Furthermore, employees should stay informed about developments in employment law and keep abreast of any changes in regulations related to non-compete clauses. This proactive approach enables employees to assert their rights effectively and advocate for fair treatment in the workplace.

If you believe your employment clause is unreasonable or unenforceable, you may consult legal advice to explore potential defenses.

Recent Development

Singapore plans to unveil tripartite guidelines addressing non-compete clauses in the latter part of 2024, as announced by Manpower Minister Tan See Leng on 6 February 2024. He noted, “These guidelines are currently being finalised and are targeted for release in the second half of this year.” [https://www.mom.gov.sg/newsroom/parliament-questions-and-replies/2024/0205-written-answer-to-pq-on-regulating-non-compete-clauses-in-employment-contracts]. The minister further highlighted the ongoing development of these guidelines, emphasizing their role in educating employers and influencing industry norms.

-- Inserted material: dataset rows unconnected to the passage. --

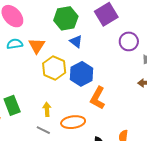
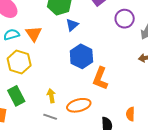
blue triangle: (76, 41) -> (72, 25), turned 48
yellow hexagon: (54, 68) -> (19, 62), moved

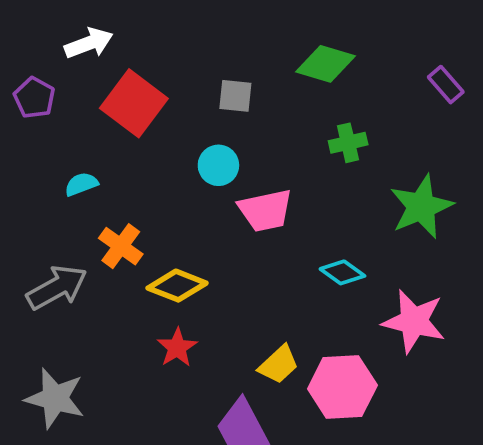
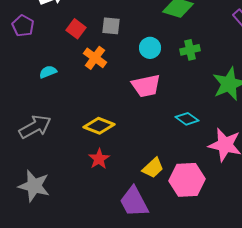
gray square: (235, 96) -> (111, 26), moved
red square: (134, 103) -> (76, 29), size x0.6
cyan circle: (218, 165) -> (150, 48), moved
orange cross: (121, 246) -> (95, 58), moved

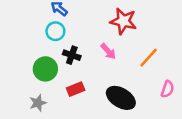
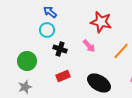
green circle: (45, 69) -> (27, 61), moved
gray star: (38, 103) -> (25, 87), moved

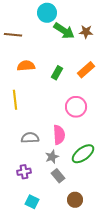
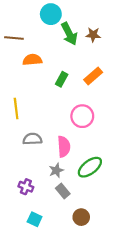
green arrow: (64, 31) -> (69, 34), turned 30
orange semicircle: (26, 66) -> (32, 60), moved
gray semicircle: (30, 138) -> (32, 139), moved
purple cross: (24, 172) -> (26, 187), turned 32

In light of this, it is crucial for companies and individuals to meticulously scrutinise the forthcoming guidelines. These guidelines will be in addition to the existing Tripartite Advisory on Managing Excess Manpower and Responsible Retrenchment, and the Tripartite Guidelines on Mandatory Retrenchment Notifications. Keeping abreast of legal developments will ensure that both employers and employees are equipped with the knowledge needed to navigate and protect their respective interests within the evolving landscape of employment regulations.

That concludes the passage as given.